Pioneering Bryn Seiont art project in running for a top award
A pioneering art project that bridged the generation gap between residents of a Pendine Park care home and local primary school children is in the running for a top award.
Pupils from Ysgol yr Hendre in Caernarfon visited Bryn Seiont Newydd on the outskirts of the town so they could work alongside the people living there to make tea cosies and tapestries.
The project to celebrate the area's links with Patagonia, the Welsh colony in Argentina, has reached the final of the prestigious Arts and Business Cymru Awards.
It was arranged by Arts and Business Cymru organisation and was being jointly funded by the Pendine Park which opened Bryn Seiont Newydd 18 months ago.

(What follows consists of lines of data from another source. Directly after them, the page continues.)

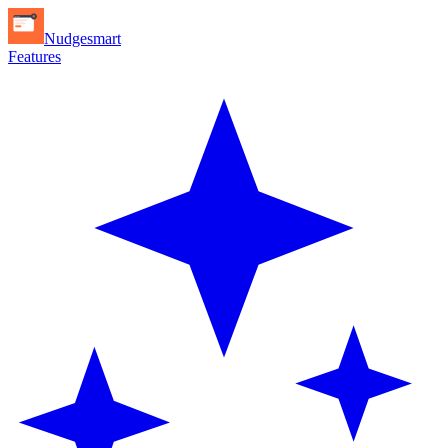
Nudgesmart
Features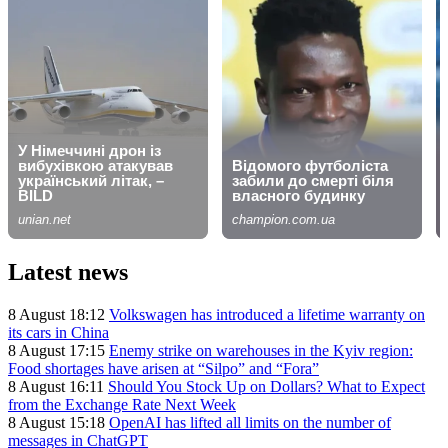
Latest news
8 August 18:12
Volkswagen has introduced a lifetime warranty on
its cars in China
8 August 17:15
Enemy strike on warehouses in the Kyiv region:
Food shortages have arisen at “Silpo” and “Fora”
8 August 16:11
Should You Stock Up on Dollars? What to Expect
from the Exchange Rate Next Week
8 August 15:18
OpenAI has lifted all limits on the number of
messages in ChatGPT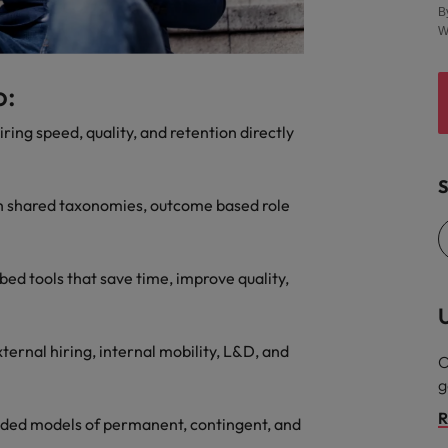
B
Vietnam
W
o:
ring speed, quality, and retention directly
S
with shared taxonomies, outcome based role
ed tools that save time, improve quality,
U
ternal hiring, internal mobility, L&D, and
O
g
R
lended models of permanent, contingent, and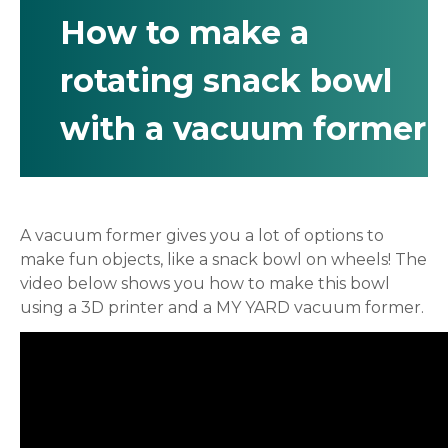
How to make a
rotating snack bowl
with a vacuum former
A vacuum former gives you a lot of options to
make fun objects, like a snack bowl on wheels! The
video below shows you how to make this bowl
using a 3D printer and a MY YARD vacuum former.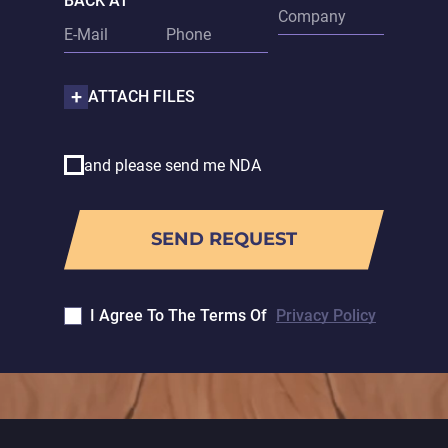
BACK AT
ATTACH FILES
and please send me NDA
I Agree To The Terms Of
Privacy Policy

The project been shortlisted in the Arts, Business and Health Category and the winners will be announced at a glittering ceremony at the Wales Millennium Centre in Cardiff on Friday, June 23.
The project was the brainchild of textile artist Cefyn Burgess, who hails from Bethesda and is based at Ruthin Craft Centre.

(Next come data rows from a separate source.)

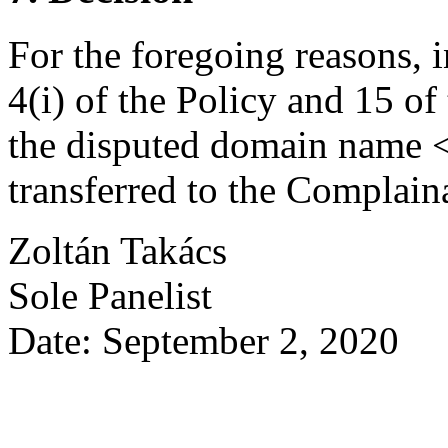
For the foregoing reasons, 
4(i) of the Policy and 15 of
the disputed domain name 
transferred to the Complain
Zoltán Takács
Sole Panelist
Date: September 2, 2020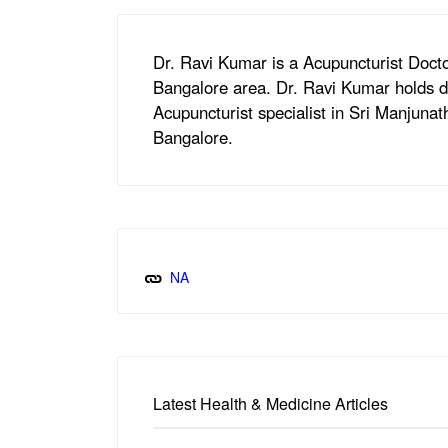
Dr. Ravi Kumar is a Acupuncturist Doct
Bangalore area. Dr. Ravi Kumar holds d
Acupuncturist specialist in Sri Manjunat
Bangalore.
NA
Latest Health & Medicine Articles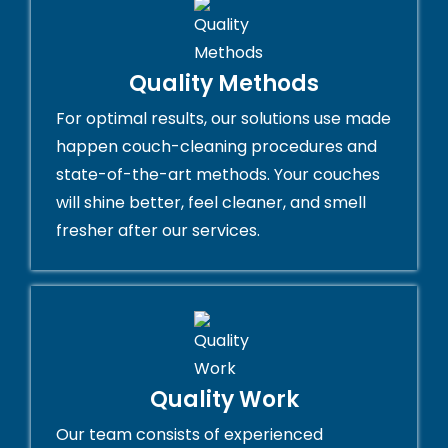
Quality Methods
For optimal results, our solutions use made
happen couch-cleaning procedures and
state-of-the-art methods. Your couches
will shine better, feel cleaner, and smell
fresher after our services.
Quality Work
Our team consists of experienced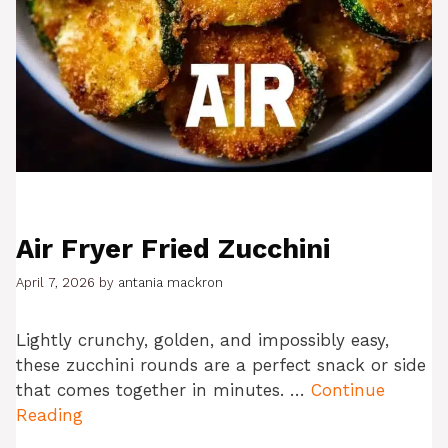
Air Fryer Fried Zucchini
April 7, 2026
by
antania mackron
Lightly crunchy, golden, and impossibly easy,
these zucchini rounds are a perfect snack or side
that comes together in minutes. …
Continue
Reading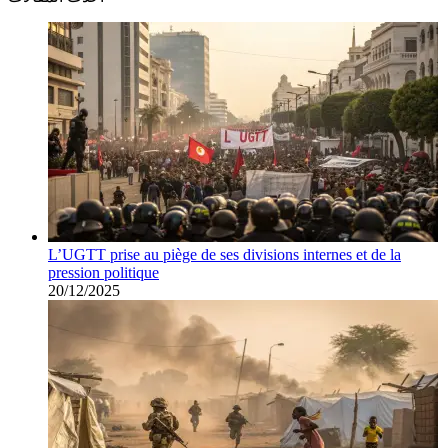
L’UGTT prise au piège de ses divisions internes et de la
pression politique
20/12/2025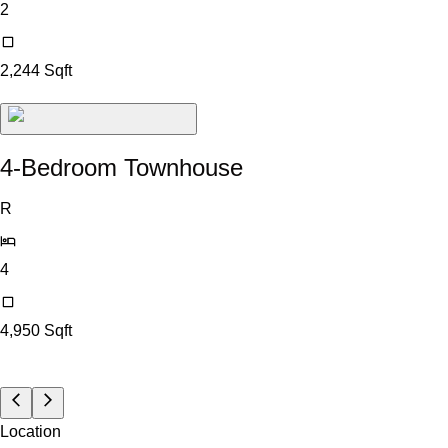
2
2,244
Sqft
4-Bedroom Townhouse
R
4
4,950
Sqft
Location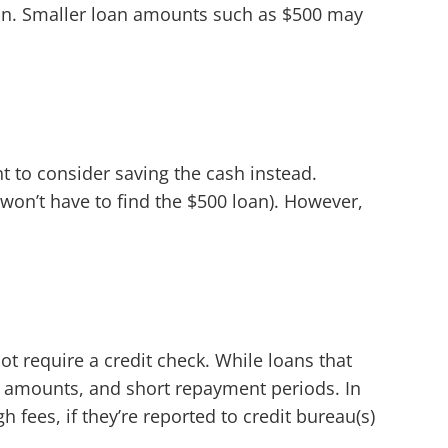
oan. Smaller loan amounts such as $500 may
to consider saving the cash instead.
won’t have to find the $500 loan). However,
t require a credit check. While loans that
n amounts, and short repayment periods. In
h fees, if they’re reported to credit bureau(s)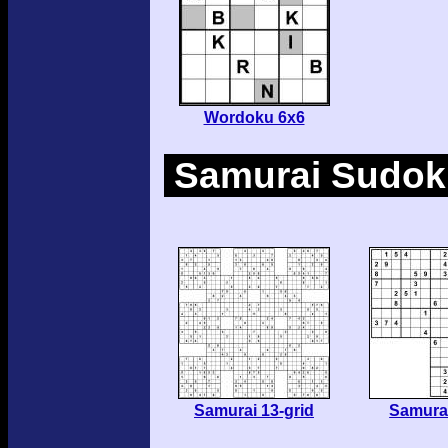
Wordoku 6x6
Samurai Sudoku
Samurai 13-grid
Samurai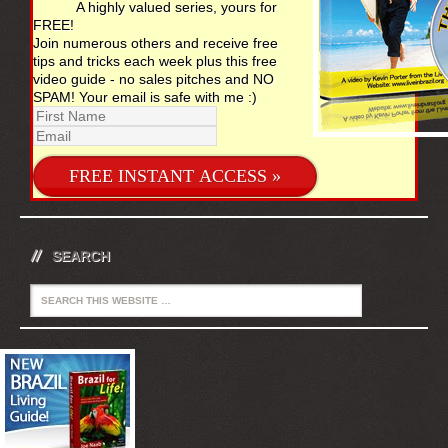
A highly valued series, yours for
FREE!
Join numerous others and receive free
tips and tricks each week plus this free
video guide - no sales pitches and NO
SPAM! Your email is safe with me :)
SEARCH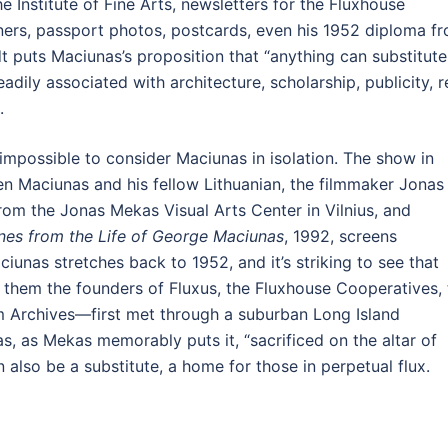
he Institute of Fine Arts, newsletters for the Fluxhouse
ers, passport photos, postcards, even his 1952 diploma f
t puts Maciunas’s proposition that “anything can substitute
adily associated with architecture, scholarship, publicity, r
.
 impossible to consider Maciunas in isolation. The show in
n Maciunas and his fellow Lithuanian, the filmmaker Jonas
om the Jonas Mekas Visual Arts Center in Vilnius, and
nes from the Life of George Maciunas
, 1992, screens
iunas stretches back to 1952, and it’s striking to see that
them the founders of Fluxus, the Fluxhouse Cooperatives, 
m Archives—first met through a suburban Long Island
, as Mekas memorably puts it, “sacrificed on the altar of
n also be a substitute, a home for those in perpetual flux.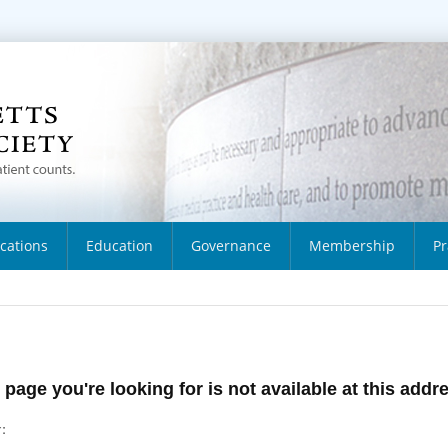
ications
Education
Governance
Membership
Pr
 page you're looking for is not available at this addr
: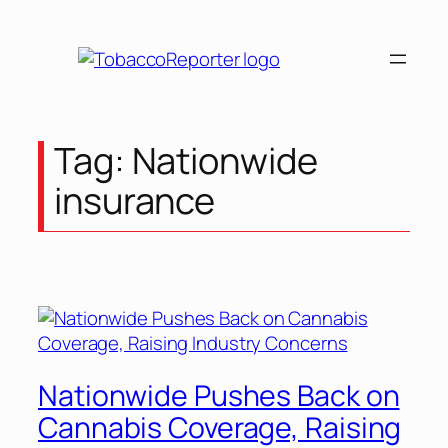
Skip
to
content
Tag:
Nationwide
insurance
Nationwide Pushes Back on
Cannabis Coverage, Raising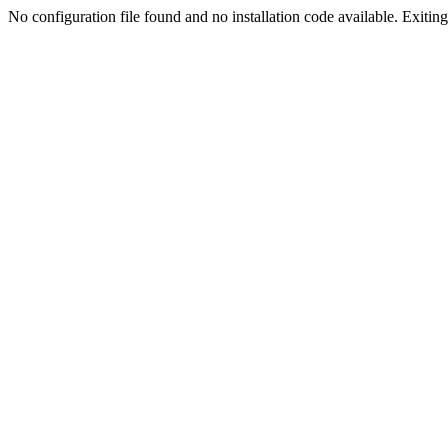
No configuration file found and no installation code available. Exiting.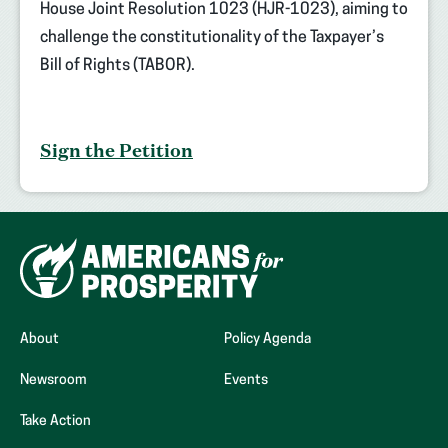
House Joint Resolution 1023 (HJR-1023), aiming to
challenge the constitutionality of the Taxpayer’s
Bill of Rights (TABOR).
Sign the Petition
About
Policy Agenda
Newsroom
Events
Take Action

Pendine Park have won a host of awards from Arts and Business Cymru over the years and were named Business of the Year in 2015.

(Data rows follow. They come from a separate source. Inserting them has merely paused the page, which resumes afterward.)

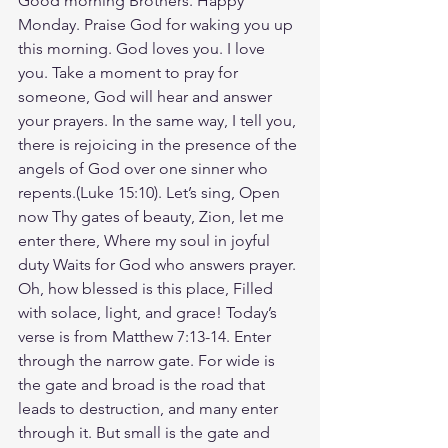
Good morning Brothers. Happy 
Monday. Praise God for waking you up 
this morning. God loves you. I love 
you. Take a moment to pray for 
someone, God will hear and answer 
your prayers. In the same way, I tell you, 
there is rejoicing in the presence of the 
angels of God over one sinner who 
repents.(Luke‬ ‭15‬:‭10). Let’s sing, Open 
now Thy gates of beauty, Zion, let me 
enter there, Where my soul in joyful 
duty Waits for God who answers prayer. 
Oh, how blessed is this place, Filled 
with solace, light, and grace! Today’s 
verse is from Matthew 7:13-14. Enter 
through the narrow gate. For wide is 
the gate and broad is the road that 
leads to destruction, and many enter 
through it. But small is the gate and 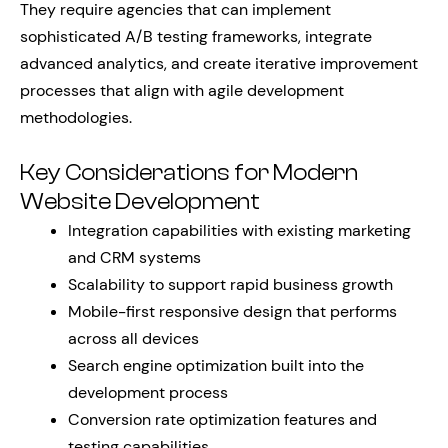
They require agencies that can implement
sophisticated A/B testing frameworks, integrate
advanced analytics, and create iterative improvement
processes that align with agile development
methodologies.
Key Considerations for Modern
Website Development
Integration capabilities with existing marketing
and CRM systems
Scalability to support rapid business growth
Mobile-first responsive design that performs
across all devices
Search engine optimization built into the
development process
Conversion rate optimization features and
testing capabilities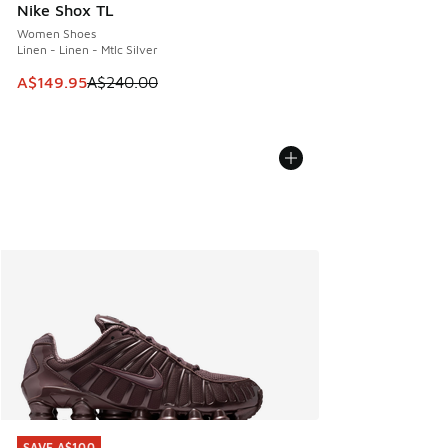
Nike Shox TL
Women Shoes
Linen - Linen - Mtlc Silver
This item is on sale. Price dropped from A$240.00 to A$14
A$149.95
A$240.00
SAVE A$100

Proprietors Mario and Gill Kreft are now planning their own visit to Patagonia to see how the project can bring even closer ties between the communities in South America and North Wales.
Mario said: "The arts is the golden thread that runs through everything we do as part of our enrichment programme that is designed to enhance and improve quality of life for our residents and the staff who care for them.
"We were delighted to partner with Cefyn Burgess to be involved in this very special project.
"Seeing the positive benefits to residents, staff and the schoolchildren has been a humbling and truly uplifting experience and one that will live on not just in our memories but also as a long-lasting legacy that will live on."
The first meeting to discuss the historic migration to Patagonia took place at Engedi Chapel in Caernarfon and 150 Welsh settlers set sail aboard a clipper called the Mimosa on May 28, 1865.
There are now 5,000 people in the Chubut area who still speak Welsh, and in recent years there has been a significant revival of interest in all things Welsh, particularly since the 150th anniversary last year.